• **What you will do**:
Write out every record below exactly as it appears.

START Study material

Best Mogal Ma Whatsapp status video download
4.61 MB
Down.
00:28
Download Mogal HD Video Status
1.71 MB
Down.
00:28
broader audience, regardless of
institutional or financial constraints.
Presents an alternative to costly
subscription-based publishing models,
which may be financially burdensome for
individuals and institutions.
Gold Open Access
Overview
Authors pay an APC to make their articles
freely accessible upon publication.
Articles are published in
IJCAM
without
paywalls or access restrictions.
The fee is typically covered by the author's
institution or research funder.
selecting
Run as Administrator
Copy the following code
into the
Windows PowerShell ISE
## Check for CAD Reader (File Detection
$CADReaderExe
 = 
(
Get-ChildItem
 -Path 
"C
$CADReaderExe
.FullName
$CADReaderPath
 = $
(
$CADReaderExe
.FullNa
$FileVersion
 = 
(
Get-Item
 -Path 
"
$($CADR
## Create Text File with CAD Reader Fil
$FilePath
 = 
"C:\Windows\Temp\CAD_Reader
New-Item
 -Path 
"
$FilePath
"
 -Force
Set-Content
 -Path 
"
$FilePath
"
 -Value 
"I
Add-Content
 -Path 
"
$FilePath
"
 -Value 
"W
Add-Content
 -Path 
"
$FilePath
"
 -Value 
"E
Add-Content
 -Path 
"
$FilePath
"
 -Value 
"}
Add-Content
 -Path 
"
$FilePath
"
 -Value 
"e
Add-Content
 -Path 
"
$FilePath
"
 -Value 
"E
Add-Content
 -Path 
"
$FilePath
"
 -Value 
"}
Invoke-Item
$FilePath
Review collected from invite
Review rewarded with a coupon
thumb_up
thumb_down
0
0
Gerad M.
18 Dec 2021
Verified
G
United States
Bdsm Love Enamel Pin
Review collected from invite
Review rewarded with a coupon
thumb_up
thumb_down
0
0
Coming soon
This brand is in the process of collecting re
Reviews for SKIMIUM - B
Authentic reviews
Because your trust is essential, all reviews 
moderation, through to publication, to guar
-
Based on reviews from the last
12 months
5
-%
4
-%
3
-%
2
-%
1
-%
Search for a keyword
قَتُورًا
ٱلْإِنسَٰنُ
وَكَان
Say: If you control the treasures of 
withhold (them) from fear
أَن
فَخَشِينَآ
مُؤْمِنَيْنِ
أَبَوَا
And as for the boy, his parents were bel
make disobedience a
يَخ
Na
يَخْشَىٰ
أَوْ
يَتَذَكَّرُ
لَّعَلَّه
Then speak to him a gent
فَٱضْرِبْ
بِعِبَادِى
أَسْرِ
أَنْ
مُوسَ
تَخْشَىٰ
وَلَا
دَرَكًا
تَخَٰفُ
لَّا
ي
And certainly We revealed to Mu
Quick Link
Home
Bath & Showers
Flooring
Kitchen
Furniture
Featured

END Study material

• **Response**:
Best Mogal Ma Whatsapp status video download
4.61 MB
Down.
00:28
Download Mogal HD Video Status
1.71 MB
Down.
00:28
broader audience, regardless of
institutional or financial constraints.
Presents an alternative to costly
subscription-based publishing models,
which may be financially burdensome for
individuals and institutions.
Gold Open Access
Overview
Authors pay an APC to make their articles
freely accessible upon publication.
Articles are published in
IJCAM
without
paywalls or access restrictions.
The fee is typically covered by the author's
institution or research funder.
selecting
Run as Administrator
Copy the following code
into the
Windows PowerShell ISE
## Check for CAD Reader (File Detection
$CADReaderExe
 = 
(
Get-ChildItem
 -Path 
"C
$CADReaderExe
.FullName
$CADReaderPath
 = $
(
$CADReaderExe
.FullNa
$FileVersion
 = 
(
Get-Item
 -Path 
"
$($CADR
## Create Text File with CAD Reader Fil
$FilePath
 = 
"C:\Windows\Temp\CAD_Reader
New-Item
 -Path 
"
$FilePath
"
 -Force
Set-Content
 -Path 
"
$FilePath
"
 -Value 
"I
Add-Content
 -Path 
"
$FilePath
"
 -Value 
"W
Add-Content
 -Path 
"
$FilePath
"
 -Value 
"E
Add-Content
 -Path 
"
$FilePath
"
 -Value 
"}
Add-Content
 -Path 
"
$FilePath
"
 -Value 
"e
Add-Content
 -Path 
"
$FilePath
"
 -Value 
"E
Add-Content
 -Path 
"
$FilePath
"
 -Value 
"}
Invoke-Item
$FilePath
Review collected from invite
Review rewarded with a coupon
thumb_up
thumb_down
0
0
Gerad M.
18 Dec 2021
Verified
G
United States
Bdsm Love Enamel Pin
Review collected from invite
Review rewarded with a coupon
thumb_up
thumb_down
0
0
Coming soon
This brand is in the process of collecting re
Reviews for SKIMIUM - B
Authentic reviews
Because your trust is essential, all reviews 
moderation, through to publication, to guar
-
Based on reviews from the last
12 months
5
-%
4
-%
3
-%
2
-%
1
-%
Search for a keyword
قَتُورًا
ٱلْإِنسَٰنُ
وَكَان
Say: If you control the treasures of 
withhold (them) from fear
أَن
فَخَشِينَآ
مُؤْمِنَيْنِ
أَبَوَا
And as for the boy, his parents were bel
make disobedience a
يَخ
Na
يَخْشَىٰ
أَوْ
يَتَذَكَّرُ
لَّعَلَّه
Then speak to him a gent
فَٱضْرِبْ
بِعِبَادِى
أَسْرِ
أَنْ
مُوسَ
تَخْشَىٰ
وَلَا
دَرَكًا
تَخَٰفُ
لَّا
ي
And certainly We revealed to Mu
Quick Link
Home
Bath & Showers
Flooring
Kitchen
Furniture
Featured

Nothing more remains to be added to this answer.